[[ INPUT FOR THIS TASK, beginning ]]
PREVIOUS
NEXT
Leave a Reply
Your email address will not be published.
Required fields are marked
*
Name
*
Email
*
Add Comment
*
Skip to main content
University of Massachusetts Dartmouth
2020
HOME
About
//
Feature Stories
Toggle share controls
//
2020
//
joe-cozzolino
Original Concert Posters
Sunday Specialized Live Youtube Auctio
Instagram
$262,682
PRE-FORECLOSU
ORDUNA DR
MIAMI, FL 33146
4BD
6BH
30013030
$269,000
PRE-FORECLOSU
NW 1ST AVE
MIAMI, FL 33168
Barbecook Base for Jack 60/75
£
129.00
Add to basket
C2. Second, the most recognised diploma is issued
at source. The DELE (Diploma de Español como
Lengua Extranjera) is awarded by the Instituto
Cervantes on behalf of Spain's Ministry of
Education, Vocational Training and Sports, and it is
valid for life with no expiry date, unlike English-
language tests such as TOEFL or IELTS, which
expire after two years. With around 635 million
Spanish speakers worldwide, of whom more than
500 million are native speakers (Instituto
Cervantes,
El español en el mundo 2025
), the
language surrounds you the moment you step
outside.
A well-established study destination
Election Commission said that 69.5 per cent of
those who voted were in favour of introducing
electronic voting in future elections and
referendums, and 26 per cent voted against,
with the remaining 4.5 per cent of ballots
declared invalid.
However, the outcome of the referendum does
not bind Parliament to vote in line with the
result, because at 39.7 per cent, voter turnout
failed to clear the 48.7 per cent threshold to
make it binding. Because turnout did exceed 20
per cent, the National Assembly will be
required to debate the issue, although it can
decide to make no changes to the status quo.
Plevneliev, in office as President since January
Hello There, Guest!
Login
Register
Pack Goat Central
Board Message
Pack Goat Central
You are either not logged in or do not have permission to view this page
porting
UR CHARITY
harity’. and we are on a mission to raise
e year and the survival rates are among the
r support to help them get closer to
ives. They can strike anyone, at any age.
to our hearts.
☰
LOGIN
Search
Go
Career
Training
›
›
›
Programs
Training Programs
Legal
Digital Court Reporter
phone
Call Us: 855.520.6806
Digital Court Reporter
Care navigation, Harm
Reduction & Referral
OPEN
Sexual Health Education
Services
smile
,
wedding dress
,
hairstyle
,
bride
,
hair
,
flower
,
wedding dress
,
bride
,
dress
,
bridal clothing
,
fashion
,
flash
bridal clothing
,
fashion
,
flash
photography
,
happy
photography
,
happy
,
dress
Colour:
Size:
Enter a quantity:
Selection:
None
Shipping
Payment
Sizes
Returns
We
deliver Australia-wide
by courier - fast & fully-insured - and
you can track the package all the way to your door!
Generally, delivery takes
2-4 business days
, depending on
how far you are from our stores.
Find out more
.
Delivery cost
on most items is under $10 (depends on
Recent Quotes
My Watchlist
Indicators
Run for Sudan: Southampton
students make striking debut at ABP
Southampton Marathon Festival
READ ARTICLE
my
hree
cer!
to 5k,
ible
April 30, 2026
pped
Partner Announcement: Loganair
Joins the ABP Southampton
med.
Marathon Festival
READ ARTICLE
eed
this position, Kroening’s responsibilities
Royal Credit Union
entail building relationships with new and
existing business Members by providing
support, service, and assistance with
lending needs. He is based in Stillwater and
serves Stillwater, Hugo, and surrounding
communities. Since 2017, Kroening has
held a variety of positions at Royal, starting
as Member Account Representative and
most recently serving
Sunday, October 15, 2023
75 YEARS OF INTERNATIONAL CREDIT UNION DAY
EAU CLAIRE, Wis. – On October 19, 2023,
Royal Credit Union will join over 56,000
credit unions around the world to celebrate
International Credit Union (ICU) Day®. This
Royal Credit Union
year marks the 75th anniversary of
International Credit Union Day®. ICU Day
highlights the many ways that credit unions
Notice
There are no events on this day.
[[ INPUT FOR THIS TASK, end ]]
> [WHAT TO PRODUCE] Using the entries above, restate word for word every line from the one that contains "Royal Credit Union will join over 56,000" through the last.

> [FINISHED EXERCISE]
Royal Credit Union will join over 56,000
credit unions around the world to celebrate
International Credit Union (ICU) Day®. This
Royal Credit Union
year marks the 75th anniversary of
International Credit Union Day®. ICU Day
highlights the many ways that credit unions
Notice
There are no events on this day.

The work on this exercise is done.